Small Business Loans via the Small Business Administration (SBA)
The SBA will provide 100% federally-backed loans to eligible small businesses and 501(c)(3) non-profits with less than 500 employees. These loans will be issued through banks and other lenders and DO NOT require SBA pre-approval.
These ‘Paycheck Protection Loans’ can cover payroll costs, interest costs, rent, and utilities. The loans will equal 2.5 times the monthly payroll costs. The interest rate through the lenders will not exceed 4%.
Loans will be forgiven if the business keeps staff on the payroll between March 1 and June 30. In effect, this makes the loan a general operating grant. Forgivable loans of this type can be taken out for as much as $10 million.
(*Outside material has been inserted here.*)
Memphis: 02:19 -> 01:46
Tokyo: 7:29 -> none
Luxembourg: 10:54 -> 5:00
The SBA will administer the program through the states. The SBA’s coronavirus website has the most up to date information available on current loan packages and program information.
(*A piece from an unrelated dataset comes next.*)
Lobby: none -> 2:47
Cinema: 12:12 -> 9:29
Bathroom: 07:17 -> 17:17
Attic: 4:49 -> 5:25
The CARES Act requires that health insurance plans cover the full cost of COVID-19 testing, in addition to requiring testing companies to publish prices on which this benefit will be based. Further, the Act requires health insurance plans to provide full insurance coverage for immunizations or preventive services for COVID-19, which have not yet been developed.
Student Loan Relief
The CARES Act also provides relief to federal student loan borrowers during the COVID-19 national emergency. Federal student loan borrowers only are automatically being placed in an administrative forbearance. This allows borrowers to temporarily stop making monthly student loan payments. This suspension of payments will last until Sept. 30, 2020. However, borrowers can still make payments if they choose.